[Opening EXERCISE INPUTS section]

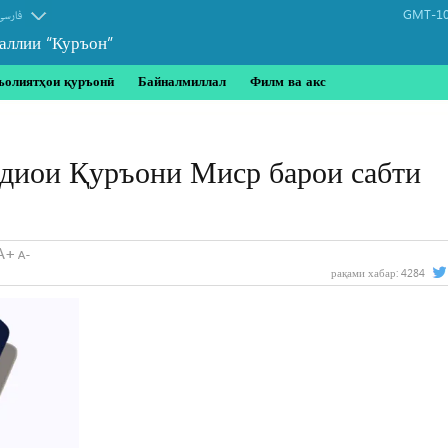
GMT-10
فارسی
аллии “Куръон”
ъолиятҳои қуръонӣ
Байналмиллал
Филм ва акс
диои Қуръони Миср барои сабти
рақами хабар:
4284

[Closing EXERCISE INPUTS section]
[Opening EXERCISE INPUTS section]

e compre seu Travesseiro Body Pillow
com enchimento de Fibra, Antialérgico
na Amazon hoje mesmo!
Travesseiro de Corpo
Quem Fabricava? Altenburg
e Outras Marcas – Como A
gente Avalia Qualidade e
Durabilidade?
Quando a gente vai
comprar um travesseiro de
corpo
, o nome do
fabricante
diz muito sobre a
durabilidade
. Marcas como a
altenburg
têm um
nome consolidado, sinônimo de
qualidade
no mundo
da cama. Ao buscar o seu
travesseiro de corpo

[Closing EXERCISE INPUTS section]

WHAT IS EXPECTED: Where in the entries does the word "nome" occur? Copy out each line that has it.

TASK OUTPUT:
, o nome do
nome consolidado, sinônimo de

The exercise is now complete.